The essence of the Cantor diagonal argument is quite simple, namely:
Given a square matrix F one may construct a row-vector different from those in F by simply taking the diagonal of F and changing each element.
In detail: suppose matrix F(i,j) has entries from a set B with two or more elements (so there is a "change" map ~ on B: ~b differs from b). Let ~F(i,i) denote the "changed diagonal" of F, i.e. the row-vector obtained by applying ~ to each element of the diagonal F(i,i) of F. The changed diagonal of F differs from each row-vector of F because it differs on diagonal elements: the i'th row-vector f_i of F has i'th entry = F(i,i) versus ~F(i,i) = i'th entry of changed diagonal:
[ f1(1) f1(2) f1(3) . . . ] row i = f_i(j) maps A to B | | | f2(1) f2(2) f2(3) | | | --> [~f1(1) ~f2(2) ~f3(3) ... ] | f3(1) f3(2) f3(3) | | . . | = "changed diagonal" of F | . . | [ . . ] where ~x differs from x
Notice that the above proof required no hypotheses on the index set of the rows and columns of F. Although classically one thinks of a square matrix as indexed by a finite ordered set {1 2 ... n}, in fact the above proof holds for any abstract index set A; then the rows are simply functions f(j) from A to B, and the matrix F is just a set of such row-functions {f_i(j)}, indexed by i in A. This matrix viewpoint is adopted in the proof given below that nontrivial exponentiation B^A increases the cardinality |A| of A.
THEOREM Let A, B be sets, and B^A = set of functions from A to B. If |B| > 1 then |B^A| > |A|, i.e. B^A has more than |A| functions.
Proof: Given |A| functions f_i : A -> B, construct the |A| x |A| "matrix" F(i,j) = f_i(j). The proof presented above shows that the changed diagonal function ~F(i,i) differs from the given |A| functions (= row-vectors of F); hence |B^A| > |A| when |B| > 1.
In particular, for B = 2 = {0 1} the theorem implies |2^A| > |A|, i.e. the cardinality of the powerset of A exceeds that of A; here we've employed the well-known fact that the powerset of A is the same as 2^A (subsets S of A are in 1-1 correspondence with functions f : A -> 2 via: i in S <=> f(i) = 1; in other words consider f as the characteristic function (bit-vector) for the subset S of A).
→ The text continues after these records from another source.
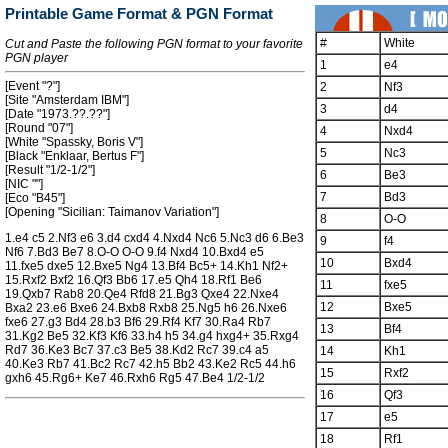
Printable Game Format & PGN Format
#
White
Cut and Paste the following PGN format to your favorite
PGN player
1
e4
[Event "?"]
2
Nf3
[Site "Amsterdam IBM"]
3
d4
[Date "1973.??.??"]
[Round "07"]
4
Nxd4
[White "Spassky, Boris V"]
5
Nc3
[Black "Enklaar, Bertus F"]
[Result "1/2-1/2"]
6
Be3
[NIC ""]
7
Bd3
[Eco "B45"]
[Opening "Sicilian: Taimanov Variation"]
8
O-O
1.e4 c5 2.Nf3 e6 3.d4 cxd4 4.Nxd4 Nc6 5.Nc3 d6 6.Be3
9
f4
Nf6 7.Bd3 Be7 8.O-O O-O 9.f4 Nxd4 10.Bxd4 e5
10
Bxd4
11.fxe5 dxe5 12.Bxe5 Ng4 13.Bf4 Bc5+ 14.Kh1 Nf2+
15.Rxf2 Bxf2 16.Qf3 Bb6 17.e5 Qh4 18.Rf1 Be6
11
fxe5
19.Qxb7 Rab8 20.Qe4 Rfd8 21.Bg3 Qxe4 22.Nxe4
12
Bxe5
Bxa2 23.e6 Bxe6 24.Bxb8 Rxb8 25.Ng5 h6 26.Nxe6
fxe6 27.g3 Bd4 28.b3 Bf6 29.Rf4 Kf7 30.Ra4 Rb7
13
Bf4
31.Kg2 Be5 32.Kf3 Kf6 33.h4 h5 34.g4 hxg4+ 35.Rxg4
Rd7 36.Ke3 Bc7 37.c3 Be5 38.Kd2 Rc7 39.c4 a5
14
Kh1
40.Ke3 Rb7 41.Bc2 Rc7 42.h5 Bb2 43.Ke2 Rc5 44.h6
15
Rxf2
gxh6 45.Rg6+ Ke7 46.Rxh6 Rg5 47.Be4 1/2-1/2
16
Qf3
17
e5
18
Rf1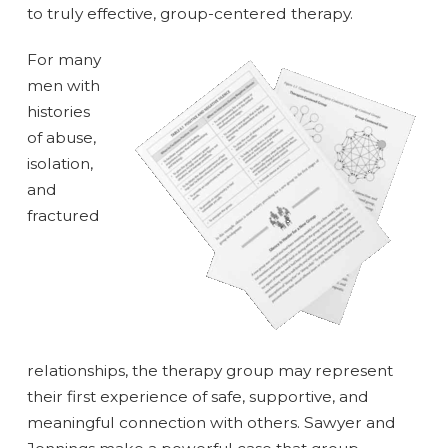
to truly effective, group-centered therapy.
For many
men with
histories
of abuse,
isolation,
and
fractured
relationships, the therapy group may represent
their first experience of safe, supportive, and
meaningful connection with others. Sawyer and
A close examination of the classical proof [1] will show that it is essentially identical to the above "matrix-theoretic" proof.
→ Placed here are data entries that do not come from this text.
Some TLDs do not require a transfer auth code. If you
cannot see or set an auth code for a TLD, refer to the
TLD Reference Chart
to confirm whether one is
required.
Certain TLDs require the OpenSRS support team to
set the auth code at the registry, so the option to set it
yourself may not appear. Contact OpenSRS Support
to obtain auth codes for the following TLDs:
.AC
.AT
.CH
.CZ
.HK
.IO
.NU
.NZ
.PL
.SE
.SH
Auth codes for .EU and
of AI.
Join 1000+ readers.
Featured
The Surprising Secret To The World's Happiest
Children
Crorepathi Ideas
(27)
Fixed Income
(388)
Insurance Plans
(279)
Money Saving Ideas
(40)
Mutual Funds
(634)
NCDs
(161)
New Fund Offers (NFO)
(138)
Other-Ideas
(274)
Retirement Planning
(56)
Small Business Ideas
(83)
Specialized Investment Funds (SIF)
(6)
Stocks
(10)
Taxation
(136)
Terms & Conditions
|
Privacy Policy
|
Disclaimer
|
By the way, it's a historical mistake that the diagonal construct is attributed to Cantor. In fact it dates to at least 1871 when du Bois-Reymond diagonalized on the growth rates of functions in his pioneering studies on "orders of infinity" (see my prior post [2]); in fact such a diagonalization on growth rates is a simple way of proving that Ackermann function is not primitive recursive (this problem was not considered until almost 60 years later [3]).